Clinical Research Center, Orthopedic Center, Zhujiang Hospital, Southern Medical University, Guangzhou, Guangdong, 510282, China.
Guangdong Key Lab of Orthopedic Technology and Implant, General Hospital of Southern Theater Command of PLA, Guangzhou, Guangdong, 510010, China.
J Nanobiotechnology. 2022 Feb 19;20(1):89. doi: 10.1186/s12951-022-01297-w.
Utilization of joint-resident mesenchymal stem cells (MSC) to repair articular cartilage is a promising strategy in osteoarthritis (OA) therapy but remains a considerable research challenge. Here, hierarchical targeting and microenvironment responsive peptide functionalized nanoparticles (NPs) are used to achieve cartilage repair in situ. Ultrasmall copper oxide (CuO) NPs are conjugated with type 2 collagen and MSC dual-targeting peptide (designated WPV) with a matrix metalloproteinase 2 (MMP-2)-sensitive sequence as a spacer to achieve hierarchical targeting. Guided by this peptide, WPV-CuO NPs initially penetrate cartilage and subsequently expose the inner MSC-targeted peptide to attract MSCs through MMP-2 clearance. CuO further promotes chondrogenesis of MSCs. In an anterior cruciate ligament transection rat model, intraarticular injection of WPV-CuO NPs induces significant reduction of cartilage destruction. The therapeutic mechanism involves inhibition of the PI3K/AKT/mTOR pathway, as determined via transcriptome analysis. In conclusion, a novel therapeutic strategy for OA has been successfully developed based on localized MSC recruitment and cartilage repair without transplantation of exogenous cells or growth factors.

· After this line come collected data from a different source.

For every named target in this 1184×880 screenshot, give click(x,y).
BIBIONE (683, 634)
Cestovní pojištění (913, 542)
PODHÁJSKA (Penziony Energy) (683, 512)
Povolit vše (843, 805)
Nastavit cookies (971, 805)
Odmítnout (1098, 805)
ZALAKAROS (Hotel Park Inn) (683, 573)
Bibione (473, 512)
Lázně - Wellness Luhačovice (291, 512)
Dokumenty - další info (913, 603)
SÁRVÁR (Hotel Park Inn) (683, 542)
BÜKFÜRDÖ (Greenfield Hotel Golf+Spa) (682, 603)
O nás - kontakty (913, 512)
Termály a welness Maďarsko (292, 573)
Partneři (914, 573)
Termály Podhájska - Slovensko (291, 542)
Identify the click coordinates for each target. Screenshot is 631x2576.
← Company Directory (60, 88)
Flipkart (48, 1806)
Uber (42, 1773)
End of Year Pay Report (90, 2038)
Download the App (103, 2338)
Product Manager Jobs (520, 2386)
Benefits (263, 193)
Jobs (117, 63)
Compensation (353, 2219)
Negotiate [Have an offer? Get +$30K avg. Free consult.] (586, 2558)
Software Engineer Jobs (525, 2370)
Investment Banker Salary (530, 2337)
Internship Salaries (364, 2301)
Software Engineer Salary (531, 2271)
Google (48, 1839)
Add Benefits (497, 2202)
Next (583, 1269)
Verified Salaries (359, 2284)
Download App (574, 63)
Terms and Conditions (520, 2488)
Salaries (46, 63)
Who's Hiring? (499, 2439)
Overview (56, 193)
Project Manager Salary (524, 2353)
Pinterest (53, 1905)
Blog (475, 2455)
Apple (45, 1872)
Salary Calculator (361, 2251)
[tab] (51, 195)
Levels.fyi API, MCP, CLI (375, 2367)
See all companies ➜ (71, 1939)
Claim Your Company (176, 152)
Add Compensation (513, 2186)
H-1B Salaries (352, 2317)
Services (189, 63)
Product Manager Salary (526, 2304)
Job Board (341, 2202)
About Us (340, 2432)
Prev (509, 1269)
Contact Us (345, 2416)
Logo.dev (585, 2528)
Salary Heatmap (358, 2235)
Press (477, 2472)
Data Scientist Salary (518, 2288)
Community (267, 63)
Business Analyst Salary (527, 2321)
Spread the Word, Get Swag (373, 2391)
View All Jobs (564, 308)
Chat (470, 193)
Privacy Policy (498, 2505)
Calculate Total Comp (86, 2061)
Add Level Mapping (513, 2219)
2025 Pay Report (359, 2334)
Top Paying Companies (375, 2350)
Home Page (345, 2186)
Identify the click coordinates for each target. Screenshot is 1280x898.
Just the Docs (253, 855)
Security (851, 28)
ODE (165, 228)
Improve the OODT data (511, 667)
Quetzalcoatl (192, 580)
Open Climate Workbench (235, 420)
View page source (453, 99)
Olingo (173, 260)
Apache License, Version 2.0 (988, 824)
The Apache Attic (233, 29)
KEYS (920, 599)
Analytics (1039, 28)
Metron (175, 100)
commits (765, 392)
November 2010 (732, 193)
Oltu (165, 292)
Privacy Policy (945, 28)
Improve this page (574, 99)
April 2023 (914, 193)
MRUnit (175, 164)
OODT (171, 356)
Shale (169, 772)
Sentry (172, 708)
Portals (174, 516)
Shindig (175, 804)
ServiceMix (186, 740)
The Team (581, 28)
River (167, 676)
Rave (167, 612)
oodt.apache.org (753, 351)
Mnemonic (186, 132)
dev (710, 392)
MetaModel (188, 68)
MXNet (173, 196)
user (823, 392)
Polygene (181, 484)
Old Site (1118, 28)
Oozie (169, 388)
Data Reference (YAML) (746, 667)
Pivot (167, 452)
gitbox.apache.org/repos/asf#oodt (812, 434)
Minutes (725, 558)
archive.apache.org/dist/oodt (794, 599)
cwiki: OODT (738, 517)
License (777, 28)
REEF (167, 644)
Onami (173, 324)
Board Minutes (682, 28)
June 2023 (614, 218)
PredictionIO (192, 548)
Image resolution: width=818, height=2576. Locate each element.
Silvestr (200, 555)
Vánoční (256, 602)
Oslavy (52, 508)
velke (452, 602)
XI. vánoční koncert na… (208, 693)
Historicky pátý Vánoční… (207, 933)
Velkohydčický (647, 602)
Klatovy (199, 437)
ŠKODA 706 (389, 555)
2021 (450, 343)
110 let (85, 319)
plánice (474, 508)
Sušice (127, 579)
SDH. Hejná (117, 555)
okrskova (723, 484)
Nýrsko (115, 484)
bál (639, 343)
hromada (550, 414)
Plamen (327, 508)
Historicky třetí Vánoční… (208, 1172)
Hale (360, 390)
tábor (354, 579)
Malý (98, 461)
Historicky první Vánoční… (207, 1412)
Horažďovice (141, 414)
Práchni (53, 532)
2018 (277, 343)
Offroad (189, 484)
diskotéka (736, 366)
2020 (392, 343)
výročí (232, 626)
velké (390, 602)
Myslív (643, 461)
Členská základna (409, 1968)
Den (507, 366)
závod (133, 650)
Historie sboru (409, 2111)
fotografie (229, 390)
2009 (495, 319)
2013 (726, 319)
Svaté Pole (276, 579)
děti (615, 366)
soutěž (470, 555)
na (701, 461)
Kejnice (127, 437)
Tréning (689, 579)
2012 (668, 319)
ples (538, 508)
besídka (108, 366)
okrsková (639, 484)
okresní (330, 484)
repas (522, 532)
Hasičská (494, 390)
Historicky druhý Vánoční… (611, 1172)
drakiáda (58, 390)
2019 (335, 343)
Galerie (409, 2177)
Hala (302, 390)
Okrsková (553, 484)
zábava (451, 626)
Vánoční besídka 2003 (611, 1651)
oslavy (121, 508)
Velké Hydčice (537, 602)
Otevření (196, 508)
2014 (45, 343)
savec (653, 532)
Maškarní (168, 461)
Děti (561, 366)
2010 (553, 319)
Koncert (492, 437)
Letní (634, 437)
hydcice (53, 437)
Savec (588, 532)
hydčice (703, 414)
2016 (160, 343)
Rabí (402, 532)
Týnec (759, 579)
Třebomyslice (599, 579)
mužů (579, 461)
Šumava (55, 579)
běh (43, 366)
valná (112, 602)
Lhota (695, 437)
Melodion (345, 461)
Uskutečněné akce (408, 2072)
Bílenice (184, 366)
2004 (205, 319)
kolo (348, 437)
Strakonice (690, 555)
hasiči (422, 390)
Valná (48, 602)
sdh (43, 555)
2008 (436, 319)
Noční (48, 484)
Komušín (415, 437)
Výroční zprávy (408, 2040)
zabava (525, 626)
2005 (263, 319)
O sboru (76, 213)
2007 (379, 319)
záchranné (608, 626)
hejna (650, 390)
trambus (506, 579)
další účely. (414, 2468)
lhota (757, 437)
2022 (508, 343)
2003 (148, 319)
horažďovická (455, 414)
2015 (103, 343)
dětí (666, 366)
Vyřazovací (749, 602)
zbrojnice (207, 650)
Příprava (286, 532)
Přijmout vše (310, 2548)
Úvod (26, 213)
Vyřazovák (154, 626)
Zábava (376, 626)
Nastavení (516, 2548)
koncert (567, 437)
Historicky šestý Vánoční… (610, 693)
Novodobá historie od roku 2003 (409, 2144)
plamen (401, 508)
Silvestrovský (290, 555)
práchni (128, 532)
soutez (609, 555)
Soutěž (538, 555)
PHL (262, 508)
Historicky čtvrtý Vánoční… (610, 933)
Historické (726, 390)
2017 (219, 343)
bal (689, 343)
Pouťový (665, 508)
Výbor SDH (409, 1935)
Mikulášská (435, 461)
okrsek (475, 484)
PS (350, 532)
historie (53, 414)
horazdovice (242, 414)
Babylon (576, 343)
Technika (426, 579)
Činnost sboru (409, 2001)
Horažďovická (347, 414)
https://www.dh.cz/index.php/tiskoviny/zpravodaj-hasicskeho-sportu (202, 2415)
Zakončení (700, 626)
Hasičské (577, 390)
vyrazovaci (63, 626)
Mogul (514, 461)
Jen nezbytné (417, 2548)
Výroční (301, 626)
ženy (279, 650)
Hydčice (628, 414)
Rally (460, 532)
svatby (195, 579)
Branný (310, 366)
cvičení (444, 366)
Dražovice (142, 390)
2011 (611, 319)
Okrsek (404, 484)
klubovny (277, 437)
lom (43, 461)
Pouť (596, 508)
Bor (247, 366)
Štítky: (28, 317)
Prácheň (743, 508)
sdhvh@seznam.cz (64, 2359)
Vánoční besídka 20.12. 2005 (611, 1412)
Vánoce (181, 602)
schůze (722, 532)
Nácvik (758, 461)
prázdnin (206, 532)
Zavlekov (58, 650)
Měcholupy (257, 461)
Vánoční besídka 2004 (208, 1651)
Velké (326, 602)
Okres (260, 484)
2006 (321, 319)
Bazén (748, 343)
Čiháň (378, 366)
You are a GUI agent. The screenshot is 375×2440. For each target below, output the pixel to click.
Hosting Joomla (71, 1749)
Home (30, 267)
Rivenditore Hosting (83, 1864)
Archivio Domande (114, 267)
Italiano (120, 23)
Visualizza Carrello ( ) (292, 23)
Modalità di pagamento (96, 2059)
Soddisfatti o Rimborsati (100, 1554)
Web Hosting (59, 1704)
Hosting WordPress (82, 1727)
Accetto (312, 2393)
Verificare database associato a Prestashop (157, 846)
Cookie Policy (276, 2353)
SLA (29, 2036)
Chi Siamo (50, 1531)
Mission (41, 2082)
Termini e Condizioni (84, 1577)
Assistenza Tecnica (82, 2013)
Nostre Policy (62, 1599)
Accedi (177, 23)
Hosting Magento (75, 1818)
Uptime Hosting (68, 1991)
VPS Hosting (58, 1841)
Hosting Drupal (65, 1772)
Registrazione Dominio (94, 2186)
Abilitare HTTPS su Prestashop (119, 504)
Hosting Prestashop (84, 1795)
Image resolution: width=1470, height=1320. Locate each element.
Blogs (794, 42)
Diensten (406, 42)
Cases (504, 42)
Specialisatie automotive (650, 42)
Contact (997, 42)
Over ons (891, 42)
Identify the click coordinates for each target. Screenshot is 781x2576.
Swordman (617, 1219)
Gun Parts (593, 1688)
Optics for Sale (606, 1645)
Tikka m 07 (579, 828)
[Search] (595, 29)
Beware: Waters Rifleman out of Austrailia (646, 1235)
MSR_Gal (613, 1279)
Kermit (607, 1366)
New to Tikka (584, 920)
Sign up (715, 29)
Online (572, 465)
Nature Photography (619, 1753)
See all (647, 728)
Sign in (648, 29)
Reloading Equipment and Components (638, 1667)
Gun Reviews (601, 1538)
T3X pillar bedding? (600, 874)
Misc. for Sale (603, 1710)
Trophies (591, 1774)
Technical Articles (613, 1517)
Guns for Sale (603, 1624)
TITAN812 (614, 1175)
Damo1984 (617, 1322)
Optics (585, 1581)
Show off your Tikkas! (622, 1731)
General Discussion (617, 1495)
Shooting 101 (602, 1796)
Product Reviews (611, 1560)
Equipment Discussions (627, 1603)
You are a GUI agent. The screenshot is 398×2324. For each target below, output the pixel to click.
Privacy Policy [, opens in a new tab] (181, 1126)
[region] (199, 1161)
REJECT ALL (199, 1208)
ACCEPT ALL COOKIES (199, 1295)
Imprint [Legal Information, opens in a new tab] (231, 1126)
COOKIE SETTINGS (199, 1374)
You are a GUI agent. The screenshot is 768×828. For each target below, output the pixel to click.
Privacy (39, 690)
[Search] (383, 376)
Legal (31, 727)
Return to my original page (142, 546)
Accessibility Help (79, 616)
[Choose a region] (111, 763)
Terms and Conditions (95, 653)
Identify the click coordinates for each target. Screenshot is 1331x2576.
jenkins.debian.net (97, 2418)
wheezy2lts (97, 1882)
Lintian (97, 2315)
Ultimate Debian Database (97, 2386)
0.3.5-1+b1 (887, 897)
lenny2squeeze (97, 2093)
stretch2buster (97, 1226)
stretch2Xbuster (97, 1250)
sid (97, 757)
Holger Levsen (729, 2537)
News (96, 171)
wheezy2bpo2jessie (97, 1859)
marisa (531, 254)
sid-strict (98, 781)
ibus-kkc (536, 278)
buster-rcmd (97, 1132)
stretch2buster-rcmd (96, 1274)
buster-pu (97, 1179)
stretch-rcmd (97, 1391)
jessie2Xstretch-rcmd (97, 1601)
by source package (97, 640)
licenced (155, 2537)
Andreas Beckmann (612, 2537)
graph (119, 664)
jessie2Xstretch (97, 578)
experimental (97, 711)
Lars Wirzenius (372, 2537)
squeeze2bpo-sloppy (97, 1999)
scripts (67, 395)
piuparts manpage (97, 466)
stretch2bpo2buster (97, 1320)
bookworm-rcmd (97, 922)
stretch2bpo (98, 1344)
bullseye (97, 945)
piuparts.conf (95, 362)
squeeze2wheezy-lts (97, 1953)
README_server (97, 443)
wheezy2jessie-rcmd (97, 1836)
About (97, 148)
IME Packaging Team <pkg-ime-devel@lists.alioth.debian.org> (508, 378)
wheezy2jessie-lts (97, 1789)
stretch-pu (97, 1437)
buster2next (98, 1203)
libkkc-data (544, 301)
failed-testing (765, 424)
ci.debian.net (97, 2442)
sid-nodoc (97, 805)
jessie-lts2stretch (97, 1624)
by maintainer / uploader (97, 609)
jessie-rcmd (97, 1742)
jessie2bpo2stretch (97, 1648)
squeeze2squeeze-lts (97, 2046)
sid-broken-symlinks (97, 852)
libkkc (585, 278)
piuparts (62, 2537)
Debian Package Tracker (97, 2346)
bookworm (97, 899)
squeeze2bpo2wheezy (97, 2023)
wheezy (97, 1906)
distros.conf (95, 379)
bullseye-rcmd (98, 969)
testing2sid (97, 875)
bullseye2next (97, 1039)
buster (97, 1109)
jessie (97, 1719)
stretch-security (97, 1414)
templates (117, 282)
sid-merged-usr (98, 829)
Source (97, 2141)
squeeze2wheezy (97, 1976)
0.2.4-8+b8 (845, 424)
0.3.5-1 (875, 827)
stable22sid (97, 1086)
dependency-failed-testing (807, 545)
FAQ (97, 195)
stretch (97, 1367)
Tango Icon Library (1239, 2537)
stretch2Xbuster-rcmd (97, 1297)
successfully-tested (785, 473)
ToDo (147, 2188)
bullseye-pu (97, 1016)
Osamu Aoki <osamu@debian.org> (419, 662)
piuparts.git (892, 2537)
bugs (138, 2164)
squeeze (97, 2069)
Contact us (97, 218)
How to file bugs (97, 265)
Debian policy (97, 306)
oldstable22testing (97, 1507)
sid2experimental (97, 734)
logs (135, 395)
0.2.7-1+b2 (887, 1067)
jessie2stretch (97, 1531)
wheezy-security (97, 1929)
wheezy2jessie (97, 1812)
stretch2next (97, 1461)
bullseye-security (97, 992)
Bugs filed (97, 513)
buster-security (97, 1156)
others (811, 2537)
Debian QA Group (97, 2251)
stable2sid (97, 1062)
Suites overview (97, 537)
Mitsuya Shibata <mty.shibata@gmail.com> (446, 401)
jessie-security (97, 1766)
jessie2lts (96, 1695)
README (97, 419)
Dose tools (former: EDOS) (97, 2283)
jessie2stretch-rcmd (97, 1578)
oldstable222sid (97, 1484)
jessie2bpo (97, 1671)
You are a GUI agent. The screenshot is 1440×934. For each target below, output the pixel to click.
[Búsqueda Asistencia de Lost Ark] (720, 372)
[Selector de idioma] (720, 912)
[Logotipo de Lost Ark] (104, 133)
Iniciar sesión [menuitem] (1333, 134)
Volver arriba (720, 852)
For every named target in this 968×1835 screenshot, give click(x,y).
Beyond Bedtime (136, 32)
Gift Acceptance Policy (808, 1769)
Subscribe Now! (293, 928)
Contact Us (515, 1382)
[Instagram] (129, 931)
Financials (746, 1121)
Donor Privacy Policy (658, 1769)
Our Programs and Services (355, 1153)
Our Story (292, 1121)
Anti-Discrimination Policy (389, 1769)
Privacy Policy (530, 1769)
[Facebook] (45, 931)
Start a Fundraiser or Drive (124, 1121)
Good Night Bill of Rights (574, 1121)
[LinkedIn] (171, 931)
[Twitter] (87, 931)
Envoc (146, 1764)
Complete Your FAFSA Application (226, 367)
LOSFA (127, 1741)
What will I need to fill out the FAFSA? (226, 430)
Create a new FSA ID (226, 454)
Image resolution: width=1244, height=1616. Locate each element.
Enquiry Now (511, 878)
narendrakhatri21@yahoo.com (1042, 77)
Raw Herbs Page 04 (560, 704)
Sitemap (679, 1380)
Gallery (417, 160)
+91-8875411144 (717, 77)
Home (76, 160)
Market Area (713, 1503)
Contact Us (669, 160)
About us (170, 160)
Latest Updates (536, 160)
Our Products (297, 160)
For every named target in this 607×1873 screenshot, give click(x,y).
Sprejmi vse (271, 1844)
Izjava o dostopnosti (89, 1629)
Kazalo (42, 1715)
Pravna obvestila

利用关节间充质干细胞(MSC)修复关节软骨是骨关节炎(OA)治疗的一种很有前途的策略,但仍然是一个相当大的研究挑战。在这里,采用分级靶向和微环境响应肽功能化纳米颗粒(NPs)实现原位软骨修复。超小氧化铜(CuO)NPs 与 2 型胶原和 MSC 双重靶向肽(命名为 WPV)偶联,其中基质金属蛋白酶 2(MMP-2)敏感序列作为间隔物以实现分级靶向。在该肽的引导下,WPV-CuO NPs 最初穿透软骨,随后暴露内部的 MSC 靶向肽,通过 MMP-2 清除来吸引 MSCs。CuO 进一步促进 MSC 的软骨生成。在前交叉韧带切断大鼠模型中,关节内注射 WPV-CuO NPs 可显著减少软骨破坏。通过转录组分析确定,其治疗机制涉及抑制 PI3K/AKT/mTOR 通路。总之,成功开发了一种基于局部 MSC 募集和软骨修复的 OA 新治疗策略,无需移植外源性细胞或生长因子。